Exercises (Online/Offline run-time verification)

Online resource usage verification

Exercise: Play around

Try out the online method for example2 and policy1.

Simply execute the testOnlineTracer that comes with the source code provided for you.

What do you notice?

For example2 we encounter the event sequence O R W ... but policy1 demands that there must be a W after O.

Hence, the policy is violated.

Exercise: Catch policy violations by stopping the program

Could we catch such violations?

The issue is the following. We wish to stop the program before the policy will be violated. How can this be achieved?

Currently, events are issued after the corresponding operation has been executed. Then, each event is checked against the current state the policy is in.

To catch violations before they actually takes place, the following changes are required.

  1. Issue events before the corresponding operation.

  2. Check if the event would violated the policy.

  3. Only if there will be no violation, execute the corresponding operation.

  4. Otherwise, stop the program.

Exercise: Catch policy violations by skipping "faulty" operations

Instead of abruptly stopping the program, an alternative "catch policy violation" method is to simply skip "faulty" operations.

Recall example2 where we encounter the event sequence O R W ... but policy1 does not accept R after O.

The alternative method would be to simply skip the read operation.

How can this alternative method implemented?

The read operation yields a value and this value will be used in the running program. If we skip the read, what value shall we provide?

Offline resource usage verification

Exercise: Collection of events (potentially buggy)

We consider the variant initOfflineTracerBuggy.

This variant has a serious issue. Try out testOfflineBuggy. What do you observe?

Exercise: Collection of events via DONE

The above mentioned issue goes away. Why?

Consider (parts of) the definition of initOfflineTracer.

initOfflineTracer(rul RU, doneConfirm chan int) (Offline, *list.List) {
     o := Offline{rul, make(chan Event, 5)}
     ...
}    

What changes if we adapt the buffer size? Say, we use 2 instead of 5, 20 instead of 5?

Depending on the number of events issue and how quick the tracer thread fetches events, the buffer might become full.

What if we use synchronous channel.

     o := Offline{rul, make(chan Event)}

In the instrumentation, we then execute all sends to the log channel in their own thread.

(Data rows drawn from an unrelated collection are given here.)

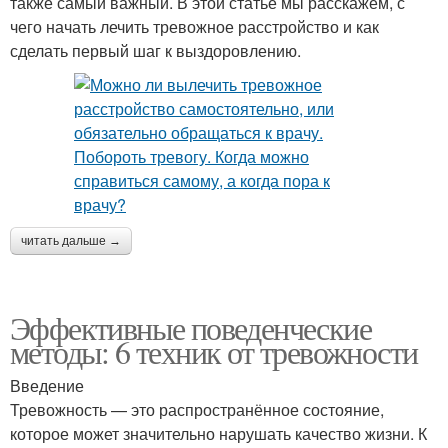
также самый важный. В этой статье мы расскажем, с
чего начать лечить тревожное расстройство и как
сделать первый шаг к выздоровлению.
читать дальше →
Эффективные поведенческие
методы: 6 техник от тревожности
Введение
Тревожность — это распространённое состояние,
которое может значительно нарушать качество жизни. К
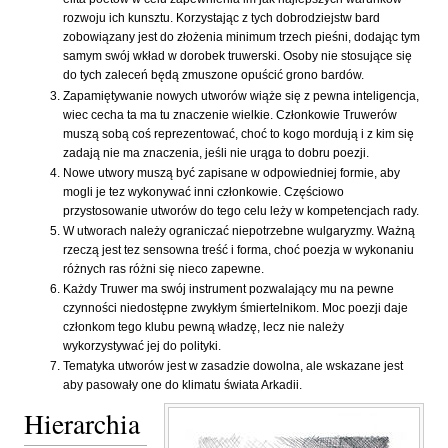
rozwoju ich kunsztu. Korzystając z tych dobrodziejstw bard
zobowiązany jest do złożenia minimum trzech pieśni, dodając tym
samym swój wkład w dorobek truwerski. Osoby nie stosujące się
do tych zaleceń będą zmuszone opuścić grono bardów.
Zapamiętywanie nowych utworów wiąże się z pewna inteligencja,
wiec cecha ta ma tu znaczenie wielkie. Członkowie Truwerów
muszą sobą coś reprezentować, choć to kogo mordują i z kim się
zadają nie ma znaczenia, jeśli nie urąga to dobru poezji.
Nowe utwory muszą być zapisane w odpowiedniej formie, aby
mogli je tez wykonywać inni członkowie. Częściowo
przystosowanie utworów do tego celu leży w kompetencjach rady.
W utworach należy ograniczać niepotrzebne wulgaryzmy. Ważną
rzeczą jest tez sensowna treść i forma, choć poezja w wykonaniu
różnych ras różni się nieco zapewne.
Każdy Truwer ma swój instrument pozwalający mu na pewne
czynności niedostępne zwykłym śmiertelnikom. Moc poezji daje
członkom tego klubu pewną władzę, lecz nie należy
wykorzystywać jej do polityki.
Tematyka utworów jest w zasadzie dowolna, ale wskazane jest
aby pasowały one do klimatu świata Arkadii.
Hierarchia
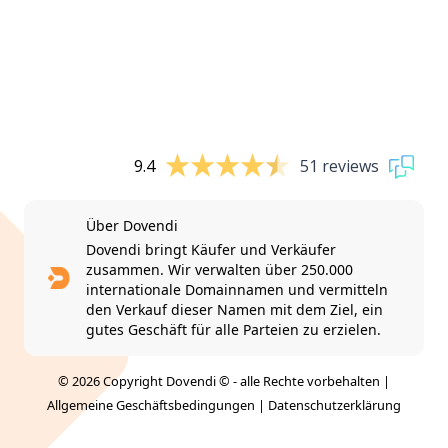
9.4
51 reviews
Über Dovendi
Dovendi bringt Käufer und Verkäufer
zusammen. Wir verwalten über 250.000
internationale Domainnamen und vermitteln
den Verkauf dieser Namen mit dem Ziel, ein
gutes Geschäft für alle Parteien zu erzielen.
© 2026 Copyright Dovendi © - alle Rechte vorbehalten |
Allgemeine Geschäftsbedingungen
|
Datenschutzerklärung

// Another variant (we only consider open)
func (x Offline) open() {
    x.rul.open()
    go func() {
      x.logChan <- mkEvt(Open)
    }()
}

Will this work?

Sample solutions

Exercise: Collection of events (potentially buggy)

The issue is as follows:

  1. The program has been executed.

  2. We sent the kill message.

  3. But the tracer thread is still collecting events (because events are sent asynchronously to the tracer thread).

  4. Hence, the tracer thread stops prematurely!

We could fix the problem by using a synchronous log channel instead (this enforces obviously a tighter synchronization between the running program and the tracer thread).

Exercise: Collection of events via DONE

Consider the suggested alternative.

// Another variant (we only consider open)
func (x Offline) open() {
    x.rul.open()
    go func() {
      x.logChan <- mkEvt(Open)
    }()
}

There is a serious issue.

I1: There is no guarantee that the order among events received by the tracer thread corresponds to the actual program order!

I2: Furthermore, the DONE event might overtake some of the other events. Hence, the tracer thread might stop prematurely.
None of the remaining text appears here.